Try   HackMD

LIP-21: trustless safety net for updating the protocol TVL

🚧 WORK IN PROGRESS 🚧

Abstract

The proposal to integrate external trustless ZK-based Beacon Chain oracles as extra safety measures for the stETH token rebase within the Lido protocol.

It includes:

  • Required changes for the protocol to add these new checks on rebase
  • 2-of-3 Multiprover to improve security and reliability
  • Tiebraker quasi-oracle to speed up the start
  • Emergency lever to prevent DoS for the integration period (1st year)

Motivation

The AccountingOracle contract is a fundamental component of the Lido protocol that delivers, amongst other data, the aggregate of all Lido validators' Beacon Chain balances (clBalance in the report) to the protocol, thereby facilitating the daily rebase of the stETH token. The accuracy of this value is critical to the integrity of the protocol, and it relies on a committee of independently operated Oracle daemons in a 5-of-9 configuration. The protocol could be harmed if this committee is compromised, malfunctions, or colludes. This risk is acknowledged and constrained by a sanity cap that restricts the possible discrepancy in balance that Oracle can report.

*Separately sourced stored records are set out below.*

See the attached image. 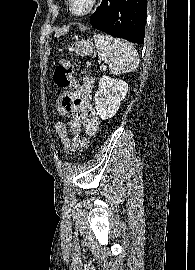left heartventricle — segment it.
Segmentation results:
<instances>
[{"label": "left heart ventricle", "mask_w": 195, "mask_h": 270, "mask_svg": "<svg viewBox=\"0 0 195 270\" xmlns=\"http://www.w3.org/2000/svg\"><path fill=\"white\" fill-rule=\"evenodd\" d=\"M91 3V0H72L71 6L75 12H83Z\"/></svg>", "instance_id": "1"}]
</instances>
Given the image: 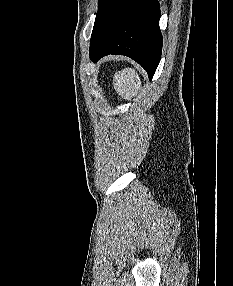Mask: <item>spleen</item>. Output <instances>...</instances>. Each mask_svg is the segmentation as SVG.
<instances>
[{
  "label": "spleen",
  "instance_id": "obj_1",
  "mask_svg": "<svg viewBox=\"0 0 233 286\" xmlns=\"http://www.w3.org/2000/svg\"><path fill=\"white\" fill-rule=\"evenodd\" d=\"M113 87L116 93L126 100H131L141 91V80L133 68H125L113 76Z\"/></svg>",
  "mask_w": 233,
  "mask_h": 286
}]
</instances>
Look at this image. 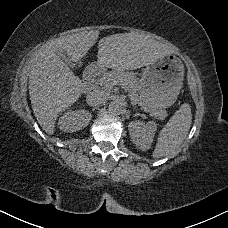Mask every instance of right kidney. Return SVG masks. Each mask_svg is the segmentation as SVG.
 <instances>
[{"label": "right kidney", "instance_id": "ca27d5eb", "mask_svg": "<svg viewBox=\"0 0 228 228\" xmlns=\"http://www.w3.org/2000/svg\"><path fill=\"white\" fill-rule=\"evenodd\" d=\"M91 119V113L85 110H69L59 119L58 126L64 132H75L85 128Z\"/></svg>", "mask_w": 228, "mask_h": 228}]
</instances>
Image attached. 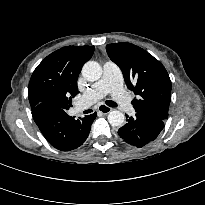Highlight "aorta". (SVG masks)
I'll use <instances>...</instances> for the list:
<instances>
[{
    "label": "aorta",
    "mask_w": 205,
    "mask_h": 205,
    "mask_svg": "<svg viewBox=\"0 0 205 205\" xmlns=\"http://www.w3.org/2000/svg\"><path fill=\"white\" fill-rule=\"evenodd\" d=\"M82 76L87 81H97L102 76V67L98 62L88 61L82 68ZM108 122L114 127H120L125 122V116L118 110H112L108 114Z\"/></svg>",
    "instance_id": "obj_1"
}]
</instances>
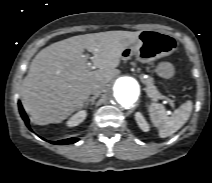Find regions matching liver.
Instances as JSON below:
<instances>
[{"label":"liver","mask_w":212,"mask_h":183,"mask_svg":"<svg viewBox=\"0 0 212 183\" xmlns=\"http://www.w3.org/2000/svg\"><path fill=\"white\" fill-rule=\"evenodd\" d=\"M141 31H107L73 36L42 49L22 85V104L35 124L60 123L84 107L95 84L119 74L123 51ZM93 54L92 71L84 50Z\"/></svg>","instance_id":"1"}]
</instances>
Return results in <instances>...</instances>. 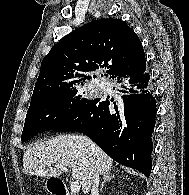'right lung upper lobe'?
<instances>
[{
	"mask_svg": "<svg viewBox=\"0 0 189 195\" xmlns=\"http://www.w3.org/2000/svg\"><path fill=\"white\" fill-rule=\"evenodd\" d=\"M145 66L142 43L126 22L95 20L66 35L44 57L31 102L76 86L87 78L84 72L105 67L115 77L121 69L138 71Z\"/></svg>",
	"mask_w": 189,
	"mask_h": 195,
	"instance_id": "obj_1",
	"label": "right lung upper lobe"
}]
</instances>
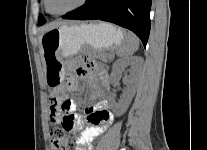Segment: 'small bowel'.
Masks as SVG:
<instances>
[{
	"label": "small bowel",
	"mask_w": 207,
	"mask_h": 150,
	"mask_svg": "<svg viewBox=\"0 0 207 150\" xmlns=\"http://www.w3.org/2000/svg\"><path fill=\"white\" fill-rule=\"evenodd\" d=\"M76 74L97 85L98 95H103L106 92L107 77L101 66L91 63L90 68L78 67ZM67 86L71 90H76V79L70 77ZM63 99L67 98L64 97ZM70 104V107H67V111L72 120V131L81 130L77 138L78 150H92L89 147L90 143L108 128L114 119V115L108 110V105L105 100L86 108L84 114H75L76 105L72 100H70Z\"/></svg>",
	"instance_id": "1"
}]
</instances>
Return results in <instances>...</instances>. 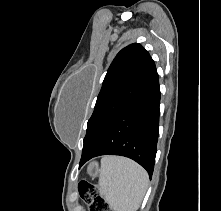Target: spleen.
I'll return each mask as SVG.
<instances>
[{
	"mask_svg": "<svg viewBox=\"0 0 221 211\" xmlns=\"http://www.w3.org/2000/svg\"><path fill=\"white\" fill-rule=\"evenodd\" d=\"M148 181L147 172L128 158L105 156L101 159L99 192L114 211H136Z\"/></svg>",
	"mask_w": 221,
	"mask_h": 211,
	"instance_id": "spleen-1",
	"label": "spleen"
}]
</instances>
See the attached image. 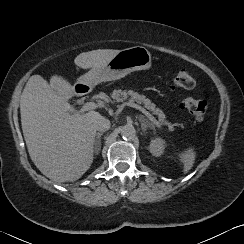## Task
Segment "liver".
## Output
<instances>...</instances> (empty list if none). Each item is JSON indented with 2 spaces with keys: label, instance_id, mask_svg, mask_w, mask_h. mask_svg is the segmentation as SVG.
<instances>
[{
  "label": "liver",
  "instance_id": "obj_1",
  "mask_svg": "<svg viewBox=\"0 0 244 244\" xmlns=\"http://www.w3.org/2000/svg\"><path fill=\"white\" fill-rule=\"evenodd\" d=\"M119 50L98 49L79 54L74 63L98 68ZM74 87L62 76L48 83L40 75L28 80L20 100L23 136L31 160L49 179L72 182L79 179L93 162L99 112L75 111L68 100Z\"/></svg>",
  "mask_w": 244,
  "mask_h": 244
}]
</instances>
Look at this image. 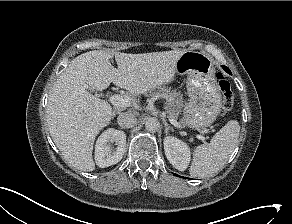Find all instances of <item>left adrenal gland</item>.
I'll return each mask as SVG.
<instances>
[{"label":"left adrenal gland","instance_id":"left-adrenal-gland-1","mask_svg":"<svg viewBox=\"0 0 292 224\" xmlns=\"http://www.w3.org/2000/svg\"><path fill=\"white\" fill-rule=\"evenodd\" d=\"M163 123L165 126V134L168 135V131L169 130L173 131V128L166 121H164Z\"/></svg>","mask_w":292,"mask_h":224}]
</instances>
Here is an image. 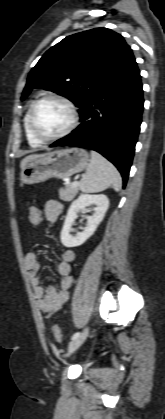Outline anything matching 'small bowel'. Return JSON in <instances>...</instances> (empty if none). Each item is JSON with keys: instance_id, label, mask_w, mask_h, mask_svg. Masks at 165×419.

However, with the anticipated implementation of EIP-4788: Beacon block root by Ethereum, it becomes possible to deliver the validators' balances trustless. It eliminates the risk of protocol TVL manipulation by the Oracle committee, reduces the amount of trust, and opens the road to permissionless unmanned protocol operation. Three proposals of trustless Oracle implementations have already been posted on the Lido research forum:

But as far as proposed solutions are MVPs and do not deliver a comprehensive accounting report, and ZK-technologies is still a bleeding edge of cryptography and may contain bugs and vulnerabilities, the present proposal focuses on integrating these oracles as a sanity check for the existing accounting report at first and with proper paranoid precautions.

Specification

In the first stage, only Beacon Chain values (clBalanceGwei, numValidators, and exitedValidators) will be delivered by ZK-Oracles as the most crucial for the protocol security. Further, other report values can be added when ZK-Oracles extend their functionality.

Basic flow includes:

  • a new point of check injection in AccountingOracle's submitReportData function
  • a new sanity check in OracleReportSanityChecks that checks if ZK Oracle report values match with values from the original Oracle report
  • a Multiprover contract responsible for the aggregation of different ZK reports
Accounting Oracle
Sanity Check
Multiprover
ZK Oracle 1
ZK Oracle 2
ZK Oracle 3

ZK Oracles

The proposed solution is leaning on several ZK-Oracle implementations that can be plugged in and out by the DAO, each represented by a corresponding contract on-chain that implements the following interface:

interface LidoZKOracle { function getReport(uint256 refSlot) external view returns ( bool success, uint256 clBalanceGwei, uint256 numValidators, uint256 exitedValidators ); }

which allows the use of the ZK Oracle contract for:

  • learning if a report for the slot is submitted to the contract
  • retrieving the report values if it is present

Synchronisation

Lido Oracle daemons submit reports based on the blockchain state for the specific reference slot (refSlot) in the boundaries defined by the current frame and processingDeadlineTime parameter.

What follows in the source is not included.